Senin, 12 Mei 2025, menjadi momen istimewa: Wisuda Tahfidh 30 Juz dan
Akhirussanah. Para santri duduk berjejer, mengenakan baju koko putih dan bersarung hitam. Di hadapan mereka, sosok yang sudah
akrab dalam hati para pencinta Al-Qur’an berdiri—KH. Muhammad Afifuddin
Dimyathi, atau yang lebih dikenal sebagai Gus Awis.
Dalam tausiyahnya yang khas—tenang,
mengalir, namun penuh daya gedor ke hati—Gus Awis tidak sekadar memberi ucapan
selamat. Ia memberi bekal perjalanan hidup, yakni nasihat agar para santri menjadi pribadi
yang shalih. Shalih bukan sekadar tampilan religius, tapi karakter utuh
yang menyatu antara hubungan vertikal dan horizontal; antara dzikir dan pikir,
antara sujud di sepertiga malam dan empati terhadap orang tua.
1. Pulanglah, meski hanya lewat suara
Nasihat pertama Gus Awis terasa begitu
menyentuh: perbaiki hubungan dengan orang tua. Tidak cukup hanya
menelpon sebulan sekali atau sekadar kirim kabar saat butuh. Santri yang
shalih, kata beliau, adalah mereka yang selalu mengobati rindu orang tua
dengan kabar, perhatian, dan doa.
Gus Awis lalu mengutip Surat Yusuf ayat
13. Dalam ayat itu, Nabi Ya’qub AS berkata:
"Sesungguhnya kepergian kamu
bersama Yusuf amat menyedihkanku dan aku khawatir kalau-kalau dia dimakan
serigala, sedang kamu lengah daripadanya." (QS. Yusuf: 13)

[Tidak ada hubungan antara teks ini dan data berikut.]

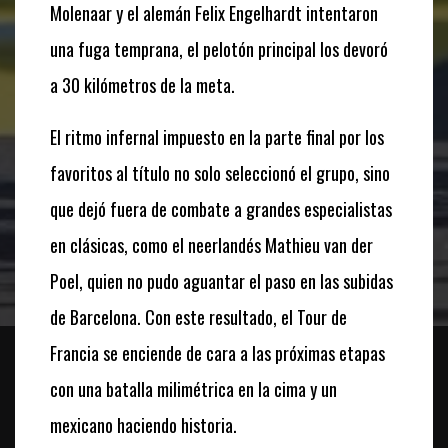
Molenaar y el alemán Felix Engelhardt intentaron
una fuga temprana, el pelotón principal los devoró
a 30 kilómetros de la meta.
El ritmo infernal impuesto en la parte final por los
favoritos al título no solo seleccionó el grupo, sino
que dejó fuera de combate a grandes especialistas
en clásicas, como el neerlandés Mathieu van der
Poel, quien no pudo aguantar el paso en las subidas
de Barcelona. Con este resultado, el Tour de
Francia se enciende de cara a las próximas etapas
con una batalla milimétrica en la cima y un
mexicano haciendo historia.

Ayat ini menunjukkan betapa cinta
orang tua tidak pernah usai, meski anak telah dewasa dan pergi merantau.
Bahkan Nabi Ya’qub pun merasa kehilangan meski anaknya berada dalam “tugas
keluarga.” Maka, santri yang sudah diwisuda jangan sampai membuat hati orang
tua sunyi. Sebab, kangen yang tidak disapa itu bisa menjadi luka.

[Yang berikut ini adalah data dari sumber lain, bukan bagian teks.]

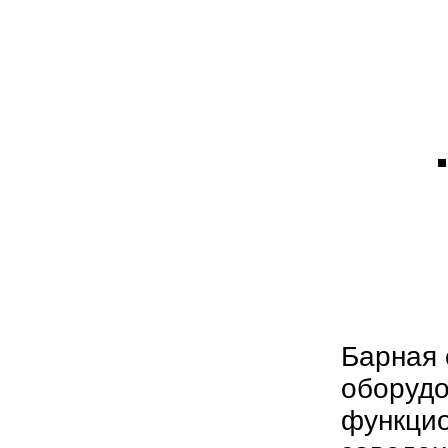
Барная 
оборудо
функцио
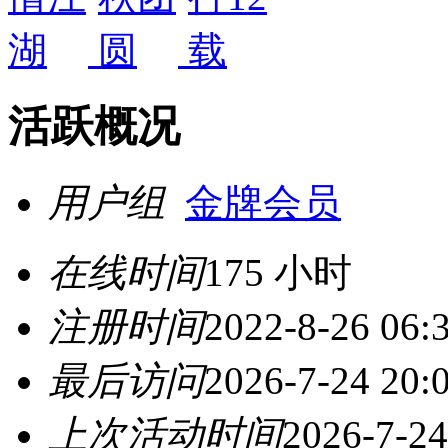
活跃概况
用户组
金牌会员
在线时间
175 小时
注册时间
2022-8-26 06:
最后访问
2026-7-24 20:
上次活动时间
2026-7-24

Lalu, dalam ayat 93 surat yang sama,
ketika Yusuf telah menjadi pejabat dan mampu membalik keadaan, ia tidak lupa
pada ayahnya:
"Pergilah kamu dengan membawa baju
gamisku ini, lalu letakkanlah dia ke wajah ayahku, nanti ia akan melihat
kembali."
(QS. Yusuf: 93)
Isyarat ini menegaskan bahwa hal
kecil yang ditinggalkan oleh anak, bisa menjadi obat rindu dan sumber harapan
bagi orang tua. Maka, tinggalkan sesuatu yang berarti. Tidak harus uang,
bisa berupa perhatian yang tulus, doa yang diam-diam, atau kenangan manis dari
akhlak baik anaknya.
2. Santri itu harus punya bekal, bukan
hanya ijazah
Nasihat kedua, Gus Awis mengajak para
santri agar tidak hanya pulang dengan ijazah atau sertifikat wisuda, tetapi pulang
dengan bekal hidup. Bekal itu, kata beliau, telah dicontohkan oleh Nabi
Yusuf. Ada tiga bekal utama yang menjadi kunci kesuksesan Nabi Yusuf di manapun
ia berada.
a. Ihsan: Berbuat baik tanpa pamrih
Nabi Yusuf adalah orang yang berbuat
baik dalam segala kondisi, bahkan saat dipenjara. Maka tidak heran, ketika ia
telah dewasa, Allah memberinya hukman wa ‘ilma (kebijaksanaan dan ilmu),
sebagaimana dalam QS Yusuf ayat 22:
"Dan tatkala dia cukup dewasa,
Kami berikan kepadanya hikmah dan ilmu. Demikianlah Kami memberi balasan kepada
orang-orang yang berbuat baik."
Teman-temannya di penjara bahkan
menyebutnya muhsinin—orang yang selalu berbuat baik (QS Yusuf: 36). Gus
Awis menegaskan, jika kamu ingin
Allah memuliakanmu, berbuat baiklah meski tak ada yang melihat. Santri yang shalih adalah mereka yang
tetap menolong meski tidak dipuji, tetap mendoakan meski dilupakan.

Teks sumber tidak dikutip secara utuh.